Required action:
Every line below needs to be returned exactly as written.

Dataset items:
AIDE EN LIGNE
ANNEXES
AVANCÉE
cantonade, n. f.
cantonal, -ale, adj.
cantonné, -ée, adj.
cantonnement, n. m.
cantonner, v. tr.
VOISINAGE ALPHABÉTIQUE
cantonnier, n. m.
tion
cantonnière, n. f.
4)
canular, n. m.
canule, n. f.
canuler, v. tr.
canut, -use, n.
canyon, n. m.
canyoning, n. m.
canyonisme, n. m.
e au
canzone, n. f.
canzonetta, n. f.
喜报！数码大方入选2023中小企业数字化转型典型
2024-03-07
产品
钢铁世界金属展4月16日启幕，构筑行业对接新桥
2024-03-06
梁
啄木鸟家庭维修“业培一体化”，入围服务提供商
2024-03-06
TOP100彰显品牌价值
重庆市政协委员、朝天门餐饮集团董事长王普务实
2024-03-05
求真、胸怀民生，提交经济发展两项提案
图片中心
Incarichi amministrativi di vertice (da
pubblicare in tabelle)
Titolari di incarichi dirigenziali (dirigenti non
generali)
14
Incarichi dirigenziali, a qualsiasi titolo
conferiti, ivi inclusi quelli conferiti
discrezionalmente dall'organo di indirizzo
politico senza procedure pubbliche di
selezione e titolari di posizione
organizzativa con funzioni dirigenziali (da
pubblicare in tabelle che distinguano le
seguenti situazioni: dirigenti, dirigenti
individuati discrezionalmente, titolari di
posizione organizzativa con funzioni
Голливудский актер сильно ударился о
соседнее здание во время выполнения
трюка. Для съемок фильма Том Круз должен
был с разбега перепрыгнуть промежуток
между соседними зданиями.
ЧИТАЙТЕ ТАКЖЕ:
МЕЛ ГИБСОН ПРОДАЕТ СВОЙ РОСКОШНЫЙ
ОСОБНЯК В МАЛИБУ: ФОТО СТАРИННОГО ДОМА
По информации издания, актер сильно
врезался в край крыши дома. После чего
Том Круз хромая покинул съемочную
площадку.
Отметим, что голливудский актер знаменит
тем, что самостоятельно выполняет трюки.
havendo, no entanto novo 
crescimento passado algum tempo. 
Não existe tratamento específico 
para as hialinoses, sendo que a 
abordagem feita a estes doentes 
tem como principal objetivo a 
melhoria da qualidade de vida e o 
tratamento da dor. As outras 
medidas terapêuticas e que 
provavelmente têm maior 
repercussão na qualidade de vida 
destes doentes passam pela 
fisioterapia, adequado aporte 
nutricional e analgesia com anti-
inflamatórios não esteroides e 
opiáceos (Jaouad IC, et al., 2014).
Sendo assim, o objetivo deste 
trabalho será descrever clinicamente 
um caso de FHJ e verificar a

Answer to this exercise:
AIDE EN LIGNE
ANNEXES
AVANCÉE
cantonade, n. f.
cantonal, -ale, adj.
cantonné, -ée, adj.
cantonnement, n. m.
cantonner, v. tr.
VOISINAGE ALPHABÉTIQUE
cantonnier, n. m.
tion
cantonnière, n. f.
4)
canular, n. m.
canule, n. f.
canuler, v. tr.
canut, -use, n.
canyon, n. m.
canyoning, n. m.
canyonisme, n. m.
e au
canzone, n. f.
canzonetta, n. f.
喜报！数码大方入选2023中小企业数字化转型典型
2024-03-07
产品
钢铁世界金属展4月16日启幕，构筑行业对接新桥
2024-03-06
梁
啄木鸟家庭维修“业培一体化”，入围服务提供商
2024-03-06
TOP100彰显品牌价值
重庆市政协委员、朝天门餐饮集团董事长王普务实
2024-03-05
求真、胸怀民生，提交经济发展两项提案
图片中心
Incarichi amministrativi di vertice (da
pubblicare in tabelle)
Titolari di incarichi dirigenziali (dirigenti non
generali)
14
Incarichi dirigenziali, a qualsiasi titolo
conferiti, ivi inclusi quelli conferiti
discrezionalmente dall'organo di indirizzo
politico senza procedure pubbliche di
selezione e titolari di posizione
organizzativa con funzioni dirigenziali (da
pubblicare in tabelle che distinguano le
seguenti situazioni: dirigenti, dirigenti
individuati discrezionalmente, titolari di
posizione organizzativa con funzioni
Голливудский актер сильно ударился о
соседнее здание во время выполнения
трюка. Для съемок фильма Том Круз должен
был с разбега перепрыгнуть промежуток
между соседними зданиями.
ЧИТАЙТЕ ТАКЖЕ:
МЕЛ ГИБСОН ПРОДАЕТ СВОЙ РОСКОШНЫЙ
ОСОБНЯК В МАЛИБУ: ФОТО СТАРИННОГО ДОМА
По информации издания, актер сильно
врезался в край крыши дома. После чего
Том Круз хромая покинул съемочную
площадку.
Отметим, что голливудский актер знаменит
тем, что самостоятельно выполняет трюки.
havendo, no entanto novo 
crescimento passado algum tempo. 
Não existe tratamento específico 
para as hialinoses, sendo que a 
abordagem feita a estes doentes 
tem como principal objetivo a 
melhoria da qualidade de vida e o 
tratamento da dor. As outras 
medidas terapêuticas e que 
provavelmente têm maior 
repercussão na qualidade de vida 
destes doentes passam pela 
fisioterapia, adequado aporte 
nutricional e analgesia com anti-
inflamatórios não esteroides e 
opiáceos (Jaouad IC, et al., 2014).
Sendo assim, o objetivo deste 
trabalho será descrever clinicamente 
um caso de FHJ e verificar a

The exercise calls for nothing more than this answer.